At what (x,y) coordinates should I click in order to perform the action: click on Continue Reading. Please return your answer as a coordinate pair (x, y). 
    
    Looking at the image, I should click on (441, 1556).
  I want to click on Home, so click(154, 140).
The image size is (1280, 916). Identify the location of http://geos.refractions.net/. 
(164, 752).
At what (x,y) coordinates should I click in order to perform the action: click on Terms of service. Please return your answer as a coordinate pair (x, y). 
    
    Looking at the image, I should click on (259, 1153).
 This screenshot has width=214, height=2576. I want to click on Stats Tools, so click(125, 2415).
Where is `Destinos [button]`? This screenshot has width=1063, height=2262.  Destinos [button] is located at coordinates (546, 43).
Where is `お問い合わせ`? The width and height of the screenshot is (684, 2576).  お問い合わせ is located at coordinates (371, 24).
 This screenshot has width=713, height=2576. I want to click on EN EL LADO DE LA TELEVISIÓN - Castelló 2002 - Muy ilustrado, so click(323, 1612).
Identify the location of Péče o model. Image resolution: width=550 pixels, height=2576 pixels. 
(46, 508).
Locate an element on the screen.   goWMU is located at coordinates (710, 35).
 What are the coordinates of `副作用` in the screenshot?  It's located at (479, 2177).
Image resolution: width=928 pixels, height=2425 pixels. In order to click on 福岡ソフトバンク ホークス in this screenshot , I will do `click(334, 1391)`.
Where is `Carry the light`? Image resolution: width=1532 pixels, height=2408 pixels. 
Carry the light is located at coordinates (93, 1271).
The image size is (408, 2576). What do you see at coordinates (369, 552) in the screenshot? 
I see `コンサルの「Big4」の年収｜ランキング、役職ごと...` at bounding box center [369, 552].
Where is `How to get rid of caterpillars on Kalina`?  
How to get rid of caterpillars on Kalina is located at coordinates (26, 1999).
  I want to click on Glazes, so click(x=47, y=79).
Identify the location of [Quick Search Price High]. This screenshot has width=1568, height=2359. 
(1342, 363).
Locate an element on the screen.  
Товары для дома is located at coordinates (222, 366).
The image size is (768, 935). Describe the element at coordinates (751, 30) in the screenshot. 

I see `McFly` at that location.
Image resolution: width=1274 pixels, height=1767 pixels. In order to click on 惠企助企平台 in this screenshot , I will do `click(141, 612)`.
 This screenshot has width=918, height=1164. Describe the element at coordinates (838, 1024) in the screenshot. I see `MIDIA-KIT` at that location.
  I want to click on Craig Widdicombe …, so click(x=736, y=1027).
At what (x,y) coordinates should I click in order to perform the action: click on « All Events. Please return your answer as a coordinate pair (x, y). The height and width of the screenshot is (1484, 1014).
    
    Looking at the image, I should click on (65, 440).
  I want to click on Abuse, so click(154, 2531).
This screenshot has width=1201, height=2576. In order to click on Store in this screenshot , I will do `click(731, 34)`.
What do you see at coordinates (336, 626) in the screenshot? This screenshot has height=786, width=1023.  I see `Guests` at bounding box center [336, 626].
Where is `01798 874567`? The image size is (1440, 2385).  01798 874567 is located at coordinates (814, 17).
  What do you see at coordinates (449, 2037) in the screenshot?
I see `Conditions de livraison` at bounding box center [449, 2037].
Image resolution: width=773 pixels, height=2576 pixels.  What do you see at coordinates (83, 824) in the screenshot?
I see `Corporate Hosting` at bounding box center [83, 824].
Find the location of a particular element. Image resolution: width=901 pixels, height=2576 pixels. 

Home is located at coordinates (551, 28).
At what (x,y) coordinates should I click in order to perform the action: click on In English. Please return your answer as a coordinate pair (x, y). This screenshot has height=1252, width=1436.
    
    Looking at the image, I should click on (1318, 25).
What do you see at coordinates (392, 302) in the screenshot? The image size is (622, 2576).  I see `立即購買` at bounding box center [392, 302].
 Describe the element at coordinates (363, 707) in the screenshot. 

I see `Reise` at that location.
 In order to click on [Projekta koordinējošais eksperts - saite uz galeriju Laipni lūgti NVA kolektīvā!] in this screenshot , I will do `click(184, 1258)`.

§ Work request:
Only one stretch of the records above is wanted: the lines between the one holding "The image size is (768, 935)." and the one holding "This screenshot has width=1201, height=2576.", inclusive, reproduced exactly.

§ Final answer:
The image size is (768, 935). Describe the element at coordinates (751, 30) in the screenshot. 

I see `McFly` at that location.
Image resolution: width=1274 pixels, height=1767 pixels. In order to click on 惠企助企平台 in this screenshot , I will do `click(141, 612)`.
 This screenshot has width=918, height=1164. Describe the element at coordinates (838, 1024) in the screenshot. I see `MIDIA-KIT` at that location.
  I want to click on Craig Widdicombe …, so click(x=736, y=1027).
At what (x,y) coordinates should I click in order to perform the action: click on « All Events. Please return your answer as a coordinate pair (x, y). The height and width of the screenshot is (1484, 1014).
    
    Looking at the image, I should click on (65, 440).
  I want to click on Abuse, so click(154, 2531).
This screenshot has width=1201, height=2576. In order to click on Store in this screenshot , I will do `click(731, 34)`.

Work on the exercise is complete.